One of the founders, Clarence Curley, started marking cold-pressed juice and bringing it to the gym for the others to taste test. Then after some convincing, James embraced their idea of a community juice spot that the others were pushing to take the leap on. All four of them, with their Queens roots and individual business strengths, collectively brought Juice That Simple to life.
“We wanted to create a space that’s modern. We want to create a space that builds community. And we want to create a space where people can come to get clean products and also just relax and chill,” James told QNS on the shop’s third day of being open.
He added that many of the juices, smoothies and acai bowls on the menu are also a spin on nostalgic 90’s themes, movies and music. After long nights brainstorming fruit and vegetable concoctions, the menu came together with names designed to make it memorable.
Two specific drinks are dedicated to loved ones who passed. G Slash, a green cold-pressed juice, goes out to Curley’s late father, who was the one who inspired him to get into juicing. And Bubbela, a berry-centered smoothie, is also a nickname that James’ late brother went by.
Smoothies include the ‘Caribbean R’ Us’ which mixes strawberry, mango, banana and a plant-based milk such as almond, coconut or oat. While the ‘Kale Me Later’ has spinach, kale, mango, banana and milk.
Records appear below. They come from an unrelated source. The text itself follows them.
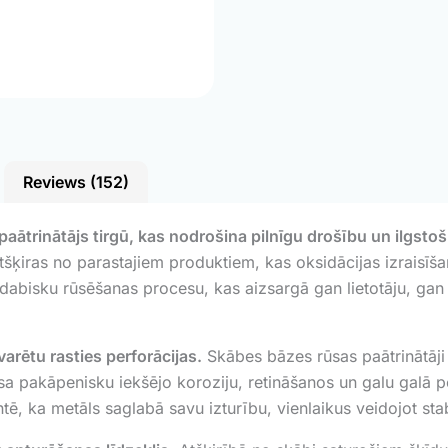
Reviews (152)
aātrinātājs tirgū, kas nodrošina pilnīgu drošību un ilgstoš
 atšķiras no parastajiem produktiem, kas oksidācijas izraisī
bisku rūsēšanas procesu, kas aizsargā gan lietotāju, gan me
arētu rasties perforācijas.
Skābes bāzes rūsas paātrinātāji 
aisa pakāpenisku iekšējo koroziju, retināšanos un galu galā 
tē, ka metāls saglabā savu izturību, vienlaikus veidojot stab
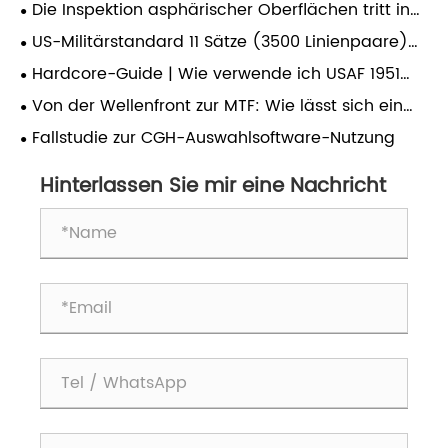
Nulllinsen (DNL), um hochpräzise Asphärentests zu
Die Inspektion asphärischer Oberflächen tritt in
ermöglichen?
die zweite Ära ein: Wie definiert Effizienz die
US-Militärstandard 11 Sätze (3500 Linienpaare)
Lebensader qualitativer Veränderungen in der
von Testzielen mit ultrahoher Auflösung: ein
Hardcore-Guide | Wie verwende ich USAF 1951
optischen Fertigung der Zukunft?
wichtiger Verifizierungsstandard für die
richtig, um die Auflösung eines optischen Systems
Von der Wellenfront zur MTF: Wie lässt sich ein
tatsächliche Auflösungsfähigkeit von High-End-
zu kalibrieren?
optisches System vollständig bewerten?
Objektiven.
Fallstudie zur CGH-Auswahlsoftware-Nutzung
Hinterlassen Sie mir eine Nachricht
PB Cool J, a meal replacement smoothie with peanut butter, banana, blueberry, milk and protein powder goes out to Queens-raised rapper LL Cool J.
Some of the juices on the menu are “Beemer, Beetz & Bentley” alongside “Melon on my Mind,” a spin on the ubiquitous lyric money on my mind. And for cold-pressed juices, which are priced slightly higher but are extracted through a slower process that preserves more nutrients, you can choose between “Let The Beet Drop” and “Let the Beet Build.”
Affordability was also in mind when setting up the menu. For many, the higher cost of eating healthy, on top of inflation, can be a deterrent to a healthy lifestyle. But everything on the menu hovers slightly above or right below $10.
“There’s definitely a lack of juice spots nearby, and a need for it. We’re hoping to fill that void,” said James, who pointed out that the nearest juice bars are miles apart in opposite directions.
Their grand-opening on Saturday, Sept. 30, drew in a crowd of over 100 people who were able to try out the juices and bowls for the first time. Visitors also wrote positive messages across on the chalk-friendly walls of the bathroom.
“It’s great to see the revitalization of small businesses that are promoting healthy foods & lifestyles. Thanks to Ashari for inviting me, & I can’t wait to stop by again!” Council Member Linda Lee wrote on X, formerly known as Twitter, alongside pictures from the grand opening event.
Borough President Donovan Richards Jr. and Councilwoman Natasha Williams, who represents southeast Queens, also made an appearance for the ribbon-cutting.
As the shop settles into the area, Brown says they plan to have community events such as paint and sips, open mic nights for poetry and pop-up shops. They also want the space to serve as a gallery and collaborate with artists to add to the existing art on the walls.
“We’re here for the community and we want to bring everyone out to be able to grow and network,” said Brown.
Juice That Simple is located at 247-25 Jamaica Ave., Suite 6, in Bellerose. For the next couple of weeks, the shop will be open from 10 a.m. to 6 p.m. After that, regular hours will be from 8 a.m. to 8 p.m.